La Spezia - Sparatoria all’alba a Castelnuovo Magra (in provincia di La Spezia) nel corso della quale una persona è morta. E' avvenuta in strada non lontano dal centro del Paese. Sul posto sono intervenuti i carabinieri della compagnia di Sarzana. La vittima è un consigliere comunale eletto nella lista di Sinistra e libertà, il 38enne Andrea Giacomelli. L'assassino ha confessato.

Un consigliere ucciso Il 37enne Andrea Giacomelli, consigliere comunale di Castelnuovo Magra, piccolo centro vicino La Spezia, è stato ucciso in una sparatoria questa mattina all’alba. Sul posto sono intervenuti con un’automedica i sanitari del 118, ma per l’uomo non c’era più nulla da fare.
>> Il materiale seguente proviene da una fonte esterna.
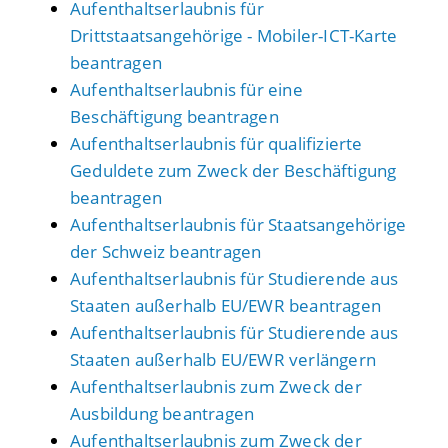
Aufenthaltserlaubnis für
Drittstaatsangehörige - Mobiler-ICT-Karte
beantragen
Aufenthaltserlaubnis für eine
Beschäftigung beantragen
Aufenthaltserlaubnis für qualifizierte
Geduldete zum Zweck der Beschäftigung
beantragen
Aufenthaltserlaubnis für Staatsangehörige
der Schweiz beantragen
Aufenthaltserlaubnis für Studierende aus
Staaten außerhalb EU/EWR beantragen
Aufenthaltserlaubnis für Studierende aus
Staaten außerhalb EU/EWR verlängern
Aufenthaltserlaubnis zum Zweck der
Ausbildung beantragen
Aufenthaltserlaubnis zum Zweck der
Giacomelli, eletto nelle file di Sinistra e Libertà, era anche gestore di un bar della zona. All’origine dell’omicidio potrebbero esserci motivi passionali, ma i carabinieri di Sarzana, che indagano sul caso, stanno ancora effettuando i rilievi per ricostruire cause e dinamica dell’accaduto.

Minacciato "Andrea era stato minacciato dall’ex di una donna che stava frequentando. Ma lui era fatto così. Non ci aveva dato peso. Era un ragazzo brillante, uno di quelli che si appassionano, e che colpiscono", raccontano gli amici che lo conoscevano fin da ragazzo, e che spiegano come non fosse la prima volta che il suo fascino gli procurava qualche forma di "invidia e di ritorsione". Al "Bar Jolly", al centro commerciale "La Miniera" di Castelnuovo Magra, Giacomelli era una "celebrità", una persona che sapeva parlare, e affascinava un pò tutti. Quando aveva ricevuto minacce, però, nessuno aveva pensato che fossero fondate. Invece ora è proprio su questa pista passionale, che si stanno muovendo i carabinieri, che hanno già nome e cognome dell’uomo - italiano, di una regione del sud - che ritengono abbia agito per gelosia, imputando alla vittima la "colpa" di avergli portato via una donna che aveva amato prima di lui.

Conosceva l'assassino Giacomelli conosceva il suo assassino. L’uomo, ricercato, per attirarlo in strada gli ha tagliato le gomme dell’auto e poi l’ha chiamato. Secondo la ricostruzione dei carabinieri, che sono stati avvertiti da un vicino svegliato dai colpi di pistola, Giacomelli è sceso e si è trovato di fronte l’uomo che ha subito sparato sette colpi di pistola colpendolo al torace e alla testa. Poi è fuggito.